* MATERIAL PROVIDED:
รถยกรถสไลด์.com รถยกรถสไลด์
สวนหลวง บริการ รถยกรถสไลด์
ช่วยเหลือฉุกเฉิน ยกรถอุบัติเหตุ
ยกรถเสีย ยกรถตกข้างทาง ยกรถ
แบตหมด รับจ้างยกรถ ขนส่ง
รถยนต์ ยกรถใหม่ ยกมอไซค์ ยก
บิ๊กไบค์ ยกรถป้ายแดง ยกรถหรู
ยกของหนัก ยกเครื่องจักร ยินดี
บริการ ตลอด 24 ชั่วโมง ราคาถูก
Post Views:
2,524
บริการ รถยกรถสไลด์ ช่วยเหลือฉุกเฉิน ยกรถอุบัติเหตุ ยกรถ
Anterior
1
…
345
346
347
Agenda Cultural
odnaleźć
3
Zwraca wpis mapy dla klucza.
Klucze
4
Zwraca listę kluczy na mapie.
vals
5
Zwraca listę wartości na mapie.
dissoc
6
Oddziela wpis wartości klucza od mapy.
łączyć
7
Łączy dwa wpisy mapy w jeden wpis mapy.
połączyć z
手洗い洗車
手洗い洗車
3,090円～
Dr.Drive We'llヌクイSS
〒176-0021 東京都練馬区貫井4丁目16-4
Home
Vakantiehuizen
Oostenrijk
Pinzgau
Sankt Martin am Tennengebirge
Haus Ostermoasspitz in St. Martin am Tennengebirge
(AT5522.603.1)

* WHAT YOU WILL DO: For the records above, state the number of lines that include the string "wartości" and add nothing.

* TASK OUTPUT: 2